* _Your task_
Where in the records does the word "trabalhos" occur? Copy each line in which it does.

* _Exercise data_
"""
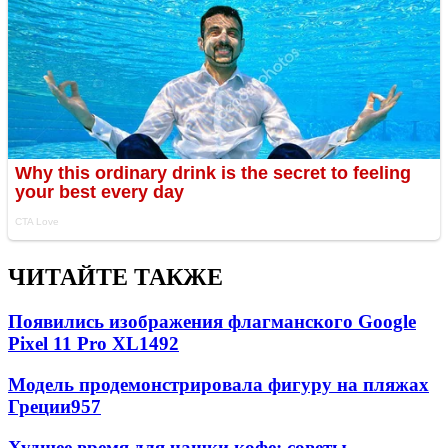
ЧИТАЙТЕ ТАКЖЕ
Появились изображения флагманского Google
Pixel 11 Pro XL
1492
Модель продемонстрировала фигуру на пляжах
Греции
957
Худшее время для чашки кофе: советы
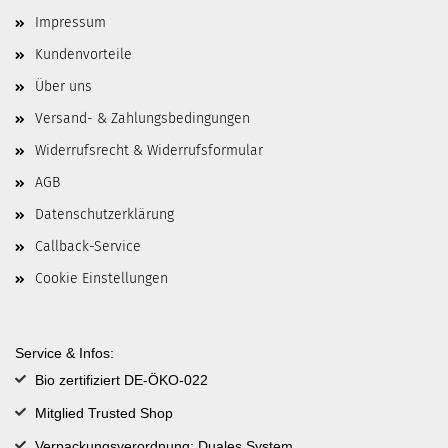
Impressum
Kundenvorteile
Über uns
Versand- & Zahlungsbedingungen
Widerrufsrecht & Widerrufsformular
AGB
Datenschutzerklärung
Callback-Service
Cookie Einstellungen
Service & Infos:
Bio zertifiziert DE-ÖKO-022
Mitglied Trusted Shop
Verpackungsverordnung: Duales System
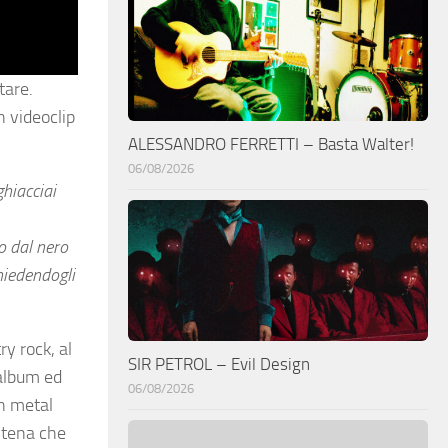
tare.
n videoclip
ALESSANDRO FERRETTI – Basta Walter!
06/08/2026
hiacciai
o dal nero
hiedendogli
y rock, al
SIR PETROL – Evil Design
 album ed
06/08/2026
rn metal
ntena che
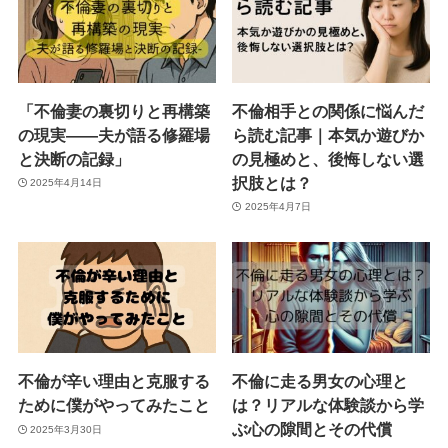
「不倫妻の裏切りと再構築
不倫相手との関係に悩んだ
の現実――夫が語る修羅場
ら読む記事｜本気か遊びか
と決断の記録」
の見極めと、後悔しない選
択肢とは？
2025年4月14日
2025年4月7日
不倫が辛い理由と克服する
不倫に走る男女の心理と
ために僕がやってみたこと
は？リアルな体験談から学
ぶ心の隙間とその代償
2025年3月30日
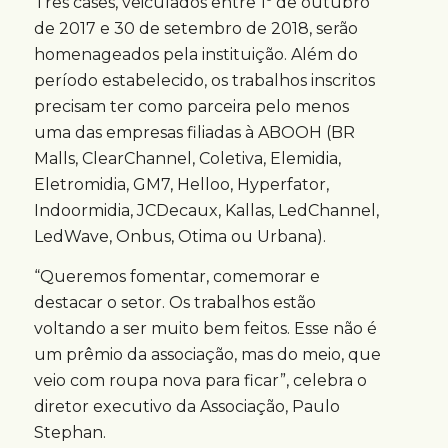
Três cases, veiculados entre 1º de outubro
de 2017 e 30 de setembro de 2018, serão
homenageados pela instituição. Além do
período estabelecido, os trabalhos inscritos
precisam ter como parceira pelo menos
uma das empresas filiadas à ABOOH (BR
Malls, ClearChannel, Coletiva, Elemidia,
Eletromidia, GM7, Helloo, Hyperfator,
Indoormidia, JCDecaux, Kallas, LedChannel,
LedWave, Onbus, Otima ou Urbana).
“Queremos fomentar, comemorar e
destacar o setor. Os trabalhos estão
voltando a ser muito bem feitos. Esse não é
um prêmio da associação, mas do meio, que
veio com roupa nova para ficar”, celebra o
diretor executivo da Associação, Paulo
Stephan.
"""
* _Solution to the problem_
período estabelecido, os trabalhos inscritos
destacar o setor. Os trabalhos estão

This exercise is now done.